Across the U.S., natural gas companies are looking to a new source in which to garner energy to make electricity…namely, “cow poop.”
“Poop is gold today,” said a Massachusetts dairy farmer in a recent television interview. His reason for exclaiming such is that his 800 Holstein cows, which generate a whole lot of the stuff, are raising his income and increasing the value of each cow by as much as 25%. Not a shabby profit for a thing beforehand he might have just let lay on the ground and tried not to step in.
Natural gas companies are interested in farm manure principally because of the methane it produces. After being collected, the cow plop is loaded into fat, domed silos called anaerobic digesters where it is mixed up, heated and left to stand for a month. After a while, the enzymes it contains breaks it down and releases even more methane. The gas is then collected, purified and concentrated to meet pipeline standards, and sent off to heat homes.

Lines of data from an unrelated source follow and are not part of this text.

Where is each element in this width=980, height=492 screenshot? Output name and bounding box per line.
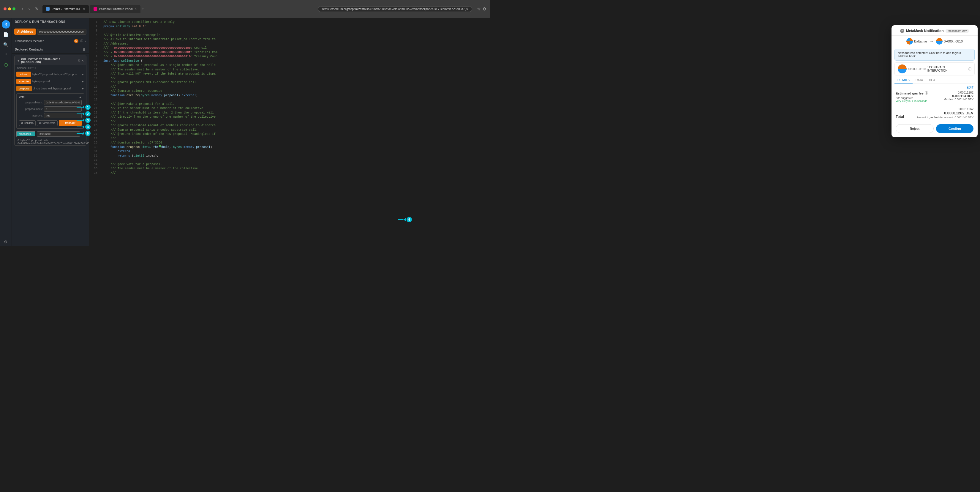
deployed-contracts-header: Deployed Contracts 🗑 [12,45,89,54]
ph-chevron[interactable]: ▼ [81,132,84,136]
code-line-33 [103,158,487,162]
ph-value-input[interactable] [37,131,81,137]
fn-execute-chevron[interactable]: ▼ [81,80,84,83]
sidebar-item-file[interactable]: 📄 [2,30,10,39]
code-line-27: /// @return index Index of the new propo… [103,132,487,137]
new-tab-button[interactable]: + [142,6,144,11]
code-line-30: function propose(uint32 threshold, bytes… [103,145,487,150]
proposal-hash-label: proposalHash: [19,101,43,104]
sidebar-item-search[interactable]: 🔍 [2,40,10,49]
extensions-icon[interactable]: ⚙ [482,6,487,11]
code-line-11: /// @dev Execute a proposal as a single … [103,63,487,68]
fn-close-chevron[interactable]: ▼ [81,73,84,76]
fn-propose-row: propose uint32 threshold, bytes proposal… [14,85,86,92]
transactions-row: Transactions recorded 5 ⓘ › [12,37,89,45]
vote-section: vote ▲ proposalHash: proposalIndex: appr… [16,93,84,129]
code-line-21: /// If the sender must be a member of th… [103,107,487,111]
proposal-index-label: proposalIndex: [19,108,43,110]
deploy-panel: DEPLOY & RUN TRANSACTIONS At Address Tra… [12,18,89,246]
code-line-8: /// - 0x00000000000000000000000000000000… [103,51,487,55]
traffic-lights [3,8,16,10]
contract-close-icon[interactable]: ✕ [81,59,84,62]
transactions-info-icon[interactable]: ⓘ [80,39,83,43]
contract-header: ▼ COLLECTIVE AT 0X000...00810 (BLOCKCHAI… [14,56,86,65]
remix-favicon [46,7,49,11]
transact-button[interactable]: transact [59,120,82,126]
browser-actions: ☆ ⚙ [477,6,487,11]
fn-propose-chevron[interactable]: ▼ [81,87,84,90]
proposal-hash-input[interactable] [44,100,82,105]
ph-badge-button[interactable]: proposalH... [16,131,36,137]
vote-chevron[interactable]: ▲ [79,96,82,99]
contract-chevron[interactable]: ▼ [17,59,20,62]
code-editor: 12345 678910 1112131415 1617181920 21222… [89,18,490,246]
at-address-row: At Address [12,26,89,37]
main-layout: R 📄 🔍 ⑂ ⬡ ⚙ DEPLOY & RUN TRANSACTIONS At… [0,18,490,246]
code-line-34: /// @dev Vote for a proposal. [103,162,487,167]
contract-name: COLLECTIVE AT 0X000...00810 (BLOCKCHAIN) [21,57,77,64]
fn-close-button[interactable]: close [16,72,31,77]
transactions-chevron[interactable]: › [85,40,86,43]
code-line-6: /// Addresses: [103,42,487,46]
at-address-input[interactable] [37,29,86,35]
sidebar-item-deploy[interactable]: ⬡ [2,61,10,69]
at-address-button[interactable]: At Address [14,29,36,35]
tab-remix-label: Remix - Ethereum IDE [51,8,81,11]
address-bar[interactable] [318,6,472,12]
trash-icon[interactable]: 🗑 [83,48,86,51]
fn-execute-button[interactable]: execute [16,79,31,84]
approve-input[interactable] [44,113,82,118]
vote-label: vote [19,96,79,99]
sidebar-item-settings[interactable]: ⚙ [2,238,10,246]
code-line-35: /// The sender must be a member of the c… [103,167,487,171]
code-line-25: /// @param threshold Amount of members r… [103,124,487,128]
approve-field-row: approve: [18,112,83,119]
code-line-2: pragma solidity >=0.8.3; [103,25,487,29]
proposal-index-field-row: proposalIndex: [18,106,83,112]
calldata-label: Calldata [24,121,33,124]
calldata-button[interactable]: ⧉ Calldata [19,120,36,126]
calldata-icon: ⧉ [21,121,23,125]
code-line-31: external [103,150,487,154]
tabs-bar: Remix - Ethereum IDE ✕ Polkadot/Substrat… [43,5,315,13]
code-line-3 [103,29,487,33]
reload-button[interactable]: ↻ [33,6,40,12]
code-lines: // SPDX-License-Identifier: GPL-3.0-only… [100,18,490,246]
tab-remix-close[interactable]: ✕ [83,8,85,10]
tab-polkadot[interactable]: Polkadot/Substrate Portal ✕ [90,5,140,13]
transactions-badge: 5 [74,39,78,43]
bookmark-icon[interactable]: ☆ [477,6,481,11]
proposal-hash-result-row: proposalH... ▼ [14,130,86,138]
code-line-9: /// - 0x00000000000000000000000000000000… [103,55,487,59]
copy-icon[interactable]: ⧉ [78,59,80,62]
tab-remix[interactable]: Remix - Ethereum IDE ✕ [43,5,89,13]
fn-propose-button[interactable]: propose [16,86,32,91]
browser-chrome: ‹ › ↻ Remix - Ethereum IDE ✕ Polkadot/Su… [0,0,490,18]
code-line-4: /// @title Collective precompile [103,33,487,38]
minimize-window-button[interactable] [8,8,11,10]
line-numbers: 12345 678910 1112131415 1617181920 21222… [89,18,100,246]
sidebar-icons: R 📄 🔍 ⑂ ⬡ ⚙ [0,18,12,246]
code-line-17: /// @custom:selector 09c5eabe [103,89,487,94]
code-line-22: /// If the threshold is less than 2 then… [103,111,487,115]
code-line-36: /// [103,171,487,175]
deployed-contracts-title: Deployed Contracts [15,48,83,51]
back-button[interactable]: ‹ [20,6,25,12]
balance-row: Balance: 0 ETH [14,65,86,71]
forward-button[interactable]: › [27,6,32,12]
close-window-button[interactable] [3,8,6,10]
params-icon: ⧉ [39,121,41,125]
proposal-hash-field-row: proposalHash: [18,99,83,106]
code-line-16: /// [103,85,487,89]
approve-label: approve: [19,114,43,117]
proposal-index-input[interactable] [44,107,82,112]
code-line-12: /// The sender must be a member of the c… [103,68,487,72]
ph-detail-row: 0: bytes32: proposalHash 0xde89bacada28e… [14,138,86,145]
code-line-1: // SPDX-License-Identifier: GPL-3.0-only [103,20,487,25]
sidebar-item-git[interactable]: ⑂ [2,51,10,59]
balance-value: Balance: 0 ETH [17,67,36,70]
code-line-19 [103,98,487,102]
params-button[interactable]: ⧉ Parameters [37,120,57,126]
maximize-window-button[interactable] [13,8,16,10]
tab-polkadot-close[interactable]: ✕ [135,8,137,10]
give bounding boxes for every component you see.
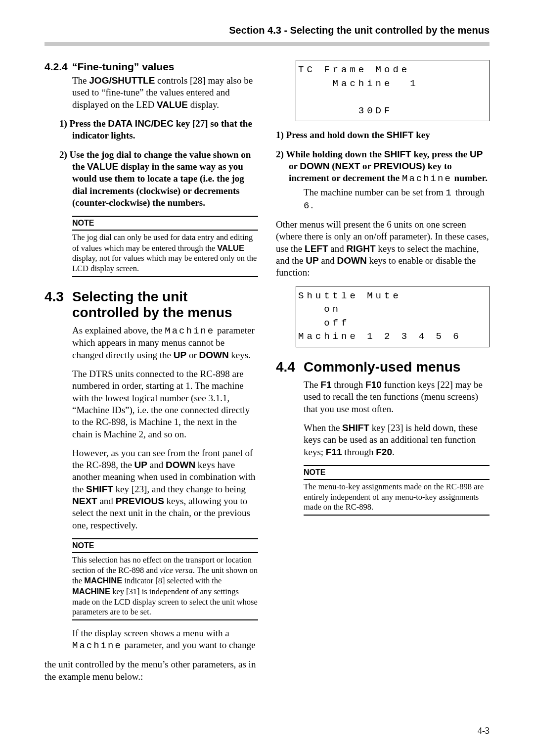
note-block: NOTE The menu-to-key assignments made on… — [304, 465, 490, 516]
step-1: 1) Press the DATA INC/DEC key [27] so th… — [59, 118, 258, 142]
note-block: NOTE This selection has no effect on the… — [72, 538, 258, 620]
body-text: The JOG/SHUTTLE controls [28] may also b… — [72, 75, 258, 111]
body-text: Other menus will present the 6 units on … — [276, 219, 490, 279]
body-text: the unit controlled by the menu’s other … — [44, 659, 258, 683]
body-text: The F1 through F10 function keys [22] ma… — [304, 379, 490, 415]
body-text: When the SHIFT key [23] is held down, th… — [304, 422, 490, 458]
step-1: 1) Press and hold down the SHIFT key — [276, 129, 490, 141]
body-text: However, as you can see from the front p… — [72, 447, 258, 531]
page-header: Section 4.3 - Selecting the unit control… — [44, 25, 490, 39]
header-rule — [44, 42, 490, 46]
document-page: Section 4.3 - Selecting the unit control… — [0, 0, 534, 756]
body-text: The DTRS units connected to the RC-898 a… — [72, 368, 258, 440]
content-columns: 4.2.4“Fine-tuning” values The JOG/SHUTTL… — [44, 60, 490, 688]
lcd-display-1: TC Frame Mode Machine 1 30DF — [296, 60, 490, 121]
body-text: If the display screen shows a menu with … — [72, 627, 258, 652]
step-2: 2) Use the jog dial to change the value … — [59, 149, 258, 209]
step-2: 2) While holding down the SHIFT key, pre… — [276, 148, 490, 185]
heading-4-3: 4.3Selecting the unit controlled by the … — [44, 289, 258, 321]
heading-4-2-4: 4.2.4“Fine-tuning” values — [44, 61, 258, 73]
note-block: NOTE The jog dial can only be used for d… — [72, 216, 258, 277]
page-number: 4-3 — [478, 726, 490, 736]
body-text: As explained above, the Machine paramete… — [72, 325, 258, 361]
lcd-display-2: Shuttle Mute on off Machine 1 2 3 4 5 6 — [296, 286, 490, 347]
heading-4-4: 4.4Commonly-used menus — [276, 359, 490, 375]
step-2-sub: The machine number can be set from 1 thr… — [304, 187, 490, 212]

Of course, now the big question: Do these digestors stink up the place and smell? Actually, they don’t – and “no smell” is a big selling point. Dairy farmers traditionally get rid of their manure by spreading it on their farmland. It helps crops grow, but in many suburban areas the smell produces a lot of pressure on them to leave. This technology, fortunately, will help them be more welcomed by their leery upscale neighbors.

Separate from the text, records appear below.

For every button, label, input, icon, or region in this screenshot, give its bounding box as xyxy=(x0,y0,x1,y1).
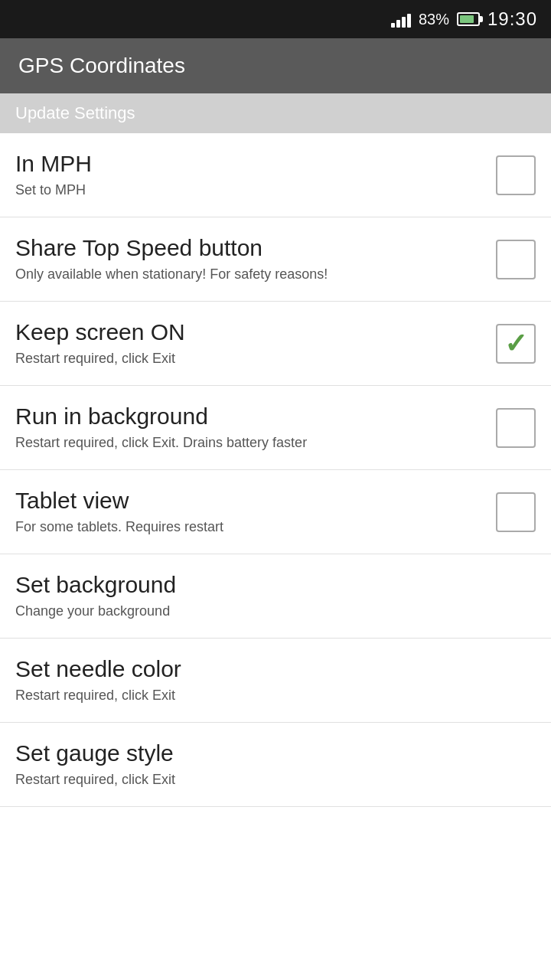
setting-title-set-needle-color: Set needle color xyxy=(15,655,520,683)
setting-text-group-set-background: Set backgroundChange your background xyxy=(15,571,536,621)
setting-text-group-set-needle-color: Set needle colorRestart required, click … xyxy=(15,655,536,705)
setting-title-set-background: Set background xyxy=(15,571,520,599)
setting-title-share-top-speed: Share Top Speed button xyxy=(15,234,481,262)
setting-text-group-in-mph: In MPHSet to MPH xyxy=(15,150,496,200)
battery-icon xyxy=(457,12,480,26)
setting-text-group-share-top-speed: Share Top Speed buttonOnly available whe… xyxy=(15,234,496,284)
settings-list: In MPHSet to MPH✓Share Top Speed buttonO… xyxy=(0,133,551,807)
setting-title-in-mph: In MPH xyxy=(15,150,481,178)
status-time: 19:30 xyxy=(487,8,537,30)
setting-subtitle-set-background: Change your background xyxy=(15,602,520,621)
setting-row-set-background[interactable]: Set backgroundChange your background xyxy=(0,554,551,639)
setting-subtitle-run-in-background: Restart required, click Exit. Drains bat… xyxy=(15,433,481,452)
setting-row-share-top-speed[interactable]: Share Top Speed buttonOnly available whe… xyxy=(0,217,551,302)
setting-subtitle-tablet-view: For some tablets. Requires restart xyxy=(15,518,481,537)
setting-row-keep-screen-on[interactable]: Keep screen ONRestart required, click Ex… xyxy=(0,302,551,386)
setting-text-group-run-in-background: Run in backgroundRestart required, click… xyxy=(15,403,496,452)
setting-title-set-gauge-style: Set gauge style xyxy=(15,740,520,767)
battery-percent: 83% xyxy=(419,11,449,28)
checkbox-in-mph[interactable]: ✓ xyxy=(496,155,536,195)
setting-title-run-in-background: Run in background xyxy=(15,403,481,430)
setting-row-tablet-view[interactable]: Tablet viewFor some tablets. Requires re… xyxy=(0,470,551,554)
section-header: Update Settings xyxy=(0,93,551,133)
setting-subtitle-set-needle-color: Restart required, click Exit xyxy=(15,686,520,705)
setting-text-group-keep-screen-on: Keep screen ONRestart required, click Ex… xyxy=(15,318,496,368)
setting-row-set-needle-color[interactable]: Set needle colorRestart required, click … xyxy=(0,639,551,723)
battery-fill xyxy=(460,15,474,23)
checkbox-tablet-view[interactable]: ✓ xyxy=(496,492,536,532)
setting-row-set-gauge-style[interactable]: Set gauge styleRestart required, click E… xyxy=(0,723,551,807)
setting-subtitle-set-gauge-style: Restart required, click Exit xyxy=(15,770,520,789)
app-bar-title: GPS Coordinates xyxy=(18,54,185,78)
setting-title-tablet-view: Tablet view xyxy=(15,487,481,514)
checkbox-run-in-background[interactable]: ✓ xyxy=(496,408,536,448)
checkmark-keep-screen-on: ✓ xyxy=(504,330,527,358)
setting-text-group-tablet-view: Tablet viewFor some tablets. Requires re… xyxy=(15,487,496,537)
setting-title-keep-screen-on: Keep screen ON xyxy=(15,318,481,346)
signal-icon xyxy=(391,11,411,28)
section-header-label: Update Settings xyxy=(15,103,135,123)
setting-row-in-mph[interactable]: In MPHSet to MPH✓ xyxy=(0,133,551,217)
setting-subtitle-share-top-speed: Only available when stationary! For safe… xyxy=(15,265,481,284)
checkbox-keep-screen-on[interactable]: ✓ xyxy=(496,324,536,364)
status-bar: 83% 19:30 xyxy=(0,0,551,38)
setting-subtitle-in-mph: Set to MPH xyxy=(15,181,481,200)
setting-subtitle-keep-screen-on: Restart required, click Exit xyxy=(15,349,481,368)
setting-text-group-set-gauge-style: Set gauge styleRestart required, click E… xyxy=(15,740,536,789)
checkbox-share-top-speed[interactable]: ✓ xyxy=(496,240,536,279)
app-bar: GPS Coordinates xyxy=(0,38,551,93)
setting-row-run-in-background[interactable]: Run in backgroundRestart required, click… xyxy=(0,386,551,470)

Perhaps not surprisingly, it’s not just animal manure that is being sought and utilized by gas companies, but also that of humans. The city of Phoenix, Arizona, for example, has been using a local sewage treatment plant for years to generate its electricity – and the results thus far, according to city officials, have been positive.
As reported in Scientific American:
The system [in Phoenix] can produce 600,000 cubic feet of natural gas each year. It earns $1.2 million in annual revenue, to be split by Phoenix and the suburbs that own the plant and is now the largest sewage recycler in the United States.
Kate Gallego, the mayor of Phoenix, noted that the result helped the area’s economy. It also nudged the city much faster toward its goal of reducing greenhouse gases. That’s the selling point that makes this approach different … Phoenix made money from manure, but the alchemy was richer than that. Its recycling process, when measured in reduced emissions, amounts to taking 70,452 cars off the road.